1

I have a large dB table where I need to search and replace certain char etc. Some of these are special char.

First I am trying just find before changing the statement to Update replace type.

Below runs ok for

$Search_for = '%apple%'; 

But fails on Special char

So for this example we will concentrate on the ™ ( as pasted from the field)

$search_what = 'LongDescription';
$Search_for = '%™%';
SearchToSee($conn,$search_what,$Search_for);

and the function

function SearchToSee ($conn,$search_what,$Search_for) {
                $stmt = $conn->prepare(" SELECT *  FROM table_name WHERE $search_what Like  '$Search_for'  ");
                $stmt->execute();

               foreach ( $stmt as $row ) {
                            print_r ($row);
                }

So how do I format the $Search_for = ?

For reason further on and other systems I have to run each find replace char differently and replace with its own different letters.

So Far I have tried:

in PHP myadmin WHERE LongDescription LIKE '%™%' works !!

in the php:

$Search_for = '%apple%';  works but not special char
$Search_for = '%™%';// Not Working
$Search_for = '%_™%';// Not Working
$Search_for = '™';// Not Working
$Search_for = '%™%';// Not Working

Do I need to change the encoding to pass to SQL ?

Now tried:

        $Search_for2 = '™';
        $Search_for3 = mb_convert_encoding($Search_for2, 'UTF-8', 'UTF-8'); 
        echo  $Search_for3;
        $Search_for = '%'.$Search_for3.'%';

Which echo's â„¢ and works for a proper term like "APPLE" but still not special characters.

Fred
  • 33
  • 8
  • yes you do... and it depends on what encoding your database uses.. if UTF8 then you need to convert your string into UTF8.. see: http://php.net/manual/en/function.iconv.php – RaggaMuffin-420 Mar 03 '15 at 12:38
  • Thanks - db shows "LongDescription text utf8_general_ci" and $Search_for2 = '™'; $Search_for3 = mb_convert_encoding($Search_for2, 'UTF-8', 'UTF-8'); echo $Search_for3; and echo shows â„¢ $Search_for = '%'.$Search_for3.'%'; does not find anything - Ideas ? – Fred Mar 03 '15 at 12:58
  • try removing the last parameter from mb_convert_encoding.. as you are saying the input is UTF-8.. when its not, use the default internal encoding, and you might have more success.. – RaggaMuffin-420 Mar 03 '15 at 13:50
  • thanks - changed to $Search_for3 = mb_convert_encoding($Search_for2, 'UTF-8'); echo now shows ™ but still not finding special char – Fred Mar 03 '15 at 13:55
  • maybe do a regex on your string and only keep `spaces, az A-Z 0-9`? – Andrew Mar 04 '15 at 03:27
  • Thanks but I need to change many of these each in different ways in the dB as others link to the dB so regex wont work :( – Fred Mar 04 '15 at 08:37

3 Answers3

1

First off, you are partially correct. The encoding towards Mysql must be correct. But I guess that is not your problem, as PHP sets this for you IIRC. Just do a select '™'; and see if you are getting the correct feedback in PHP. If not, check your encoding settings.

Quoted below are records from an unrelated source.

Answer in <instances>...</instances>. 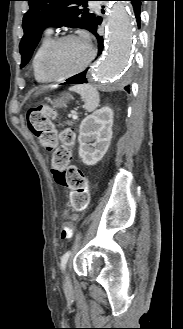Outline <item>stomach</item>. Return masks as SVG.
Wrapping results in <instances>:
<instances>
[{
  "label": "stomach",
  "instance_id": "0dacf381",
  "mask_svg": "<svg viewBox=\"0 0 183 329\" xmlns=\"http://www.w3.org/2000/svg\"><path fill=\"white\" fill-rule=\"evenodd\" d=\"M69 98H70V96L68 94H66L65 96L63 95V97L56 99L55 101H52L51 104L55 108L66 107V104H67V101L69 100Z\"/></svg>",
  "mask_w": 183,
  "mask_h": 329
}]
</instances>
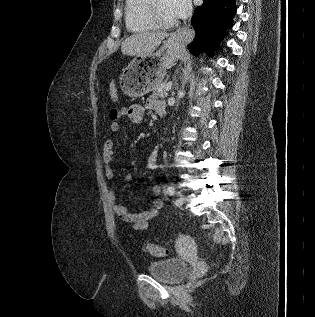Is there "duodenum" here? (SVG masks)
Segmentation results:
<instances>
[{
  "label": "duodenum",
  "instance_id": "1",
  "mask_svg": "<svg viewBox=\"0 0 315 317\" xmlns=\"http://www.w3.org/2000/svg\"><path fill=\"white\" fill-rule=\"evenodd\" d=\"M159 114L162 116L164 114V111H160Z\"/></svg>",
  "mask_w": 315,
  "mask_h": 317
}]
</instances>
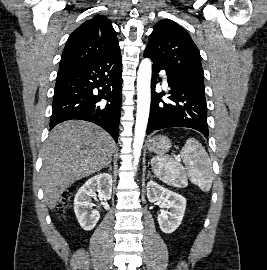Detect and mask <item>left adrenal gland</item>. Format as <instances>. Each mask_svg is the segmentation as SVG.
Returning <instances> with one entry per match:
<instances>
[{
    "mask_svg": "<svg viewBox=\"0 0 267 270\" xmlns=\"http://www.w3.org/2000/svg\"><path fill=\"white\" fill-rule=\"evenodd\" d=\"M149 177H153V176L151 175L150 170H148V175H147V178H149Z\"/></svg>",
    "mask_w": 267,
    "mask_h": 270,
    "instance_id": "1",
    "label": "left adrenal gland"
}]
</instances>
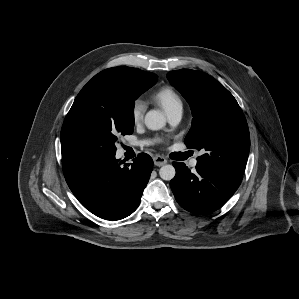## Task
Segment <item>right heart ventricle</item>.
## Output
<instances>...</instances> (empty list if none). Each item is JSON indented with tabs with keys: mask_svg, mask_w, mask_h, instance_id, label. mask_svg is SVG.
<instances>
[{
	"mask_svg": "<svg viewBox=\"0 0 299 299\" xmlns=\"http://www.w3.org/2000/svg\"><path fill=\"white\" fill-rule=\"evenodd\" d=\"M152 100L161 106L168 114L175 109L183 107L180 95L171 87L164 86L152 94Z\"/></svg>",
	"mask_w": 299,
	"mask_h": 299,
	"instance_id": "1",
	"label": "right heart ventricle"
}]
</instances>
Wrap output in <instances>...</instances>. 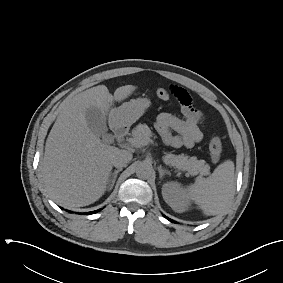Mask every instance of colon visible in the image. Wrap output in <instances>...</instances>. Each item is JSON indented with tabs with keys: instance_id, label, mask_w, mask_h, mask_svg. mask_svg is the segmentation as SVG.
Instances as JSON below:
<instances>
[{
	"instance_id": "1",
	"label": "colon",
	"mask_w": 283,
	"mask_h": 283,
	"mask_svg": "<svg viewBox=\"0 0 283 283\" xmlns=\"http://www.w3.org/2000/svg\"><path fill=\"white\" fill-rule=\"evenodd\" d=\"M155 94L161 100H167L170 96L169 91L164 88H157L155 90ZM222 150L223 147L221 139L217 135L212 136L209 141V152L213 162H218L220 160Z\"/></svg>"
}]
</instances>
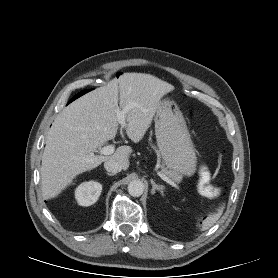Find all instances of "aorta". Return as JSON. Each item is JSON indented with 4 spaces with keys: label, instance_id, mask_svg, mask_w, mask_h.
Returning <instances> with one entry per match:
<instances>
[{
    "label": "aorta",
    "instance_id": "762f6f07",
    "mask_svg": "<svg viewBox=\"0 0 278 278\" xmlns=\"http://www.w3.org/2000/svg\"><path fill=\"white\" fill-rule=\"evenodd\" d=\"M144 184L140 180H133L128 184V193L133 197H139L143 194Z\"/></svg>",
    "mask_w": 278,
    "mask_h": 278
}]
</instances>
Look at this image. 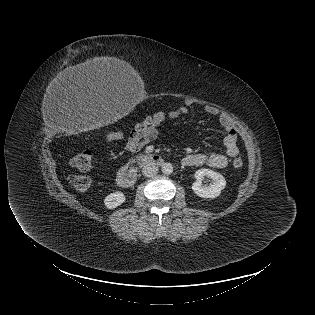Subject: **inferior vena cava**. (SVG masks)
<instances>
[{"mask_svg": "<svg viewBox=\"0 0 315 315\" xmlns=\"http://www.w3.org/2000/svg\"><path fill=\"white\" fill-rule=\"evenodd\" d=\"M142 173L146 177H152L158 173V167L153 163H147L143 166Z\"/></svg>", "mask_w": 315, "mask_h": 315, "instance_id": "inferior-vena-cava-1", "label": "inferior vena cava"}]
</instances>
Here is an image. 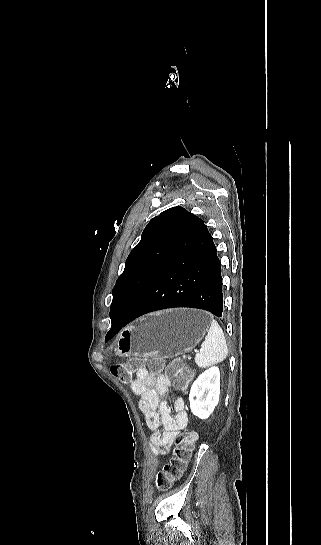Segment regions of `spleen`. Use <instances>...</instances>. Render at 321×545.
Returning a JSON list of instances; mask_svg holds the SVG:
<instances>
[{
	"label": "spleen",
	"instance_id": "3e777b00",
	"mask_svg": "<svg viewBox=\"0 0 321 545\" xmlns=\"http://www.w3.org/2000/svg\"><path fill=\"white\" fill-rule=\"evenodd\" d=\"M228 355V347L224 333L215 319L210 323V329L201 345L200 353L195 357V363L201 369H207L217 363H222Z\"/></svg>",
	"mask_w": 321,
	"mask_h": 545
}]
</instances>
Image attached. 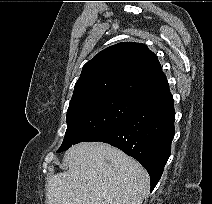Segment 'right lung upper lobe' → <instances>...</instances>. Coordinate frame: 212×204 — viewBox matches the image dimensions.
<instances>
[{
    "mask_svg": "<svg viewBox=\"0 0 212 204\" xmlns=\"http://www.w3.org/2000/svg\"><path fill=\"white\" fill-rule=\"evenodd\" d=\"M168 90L155 54L144 44L122 42L102 50L83 66L69 106L104 97L142 104Z\"/></svg>",
    "mask_w": 212,
    "mask_h": 204,
    "instance_id": "obj_1",
    "label": "right lung upper lobe"
}]
</instances>
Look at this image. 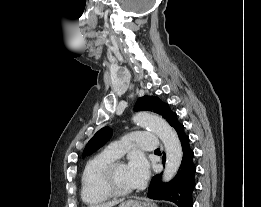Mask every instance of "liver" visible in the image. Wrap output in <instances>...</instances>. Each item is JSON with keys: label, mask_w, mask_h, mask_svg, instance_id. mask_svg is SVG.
Here are the masks:
<instances>
[{"label": "liver", "mask_w": 261, "mask_h": 207, "mask_svg": "<svg viewBox=\"0 0 261 207\" xmlns=\"http://www.w3.org/2000/svg\"><path fill=\"white\" fill-rule=\"evenodd\" d=\"M123 202V199L121 200H113L107 203H103V204H98V205H91L89 207H113L115 205H117L118 203Z\"/></svg>", "instance_id": "obj_1"}]
</instances>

But secondly where I would suspect the problem to exist, is the collation that you use. Depending on the collation special characters are ignored or seen as others when working with strings.

Collations are set client side, so it could be that the default PHP collation is different from the one set by phpMyAdmin, causing the different behaviour you see.

select * from
  (select 'privé' as word) as t
where word like '%e%'

The above will or will not hit, depending on which collations are used.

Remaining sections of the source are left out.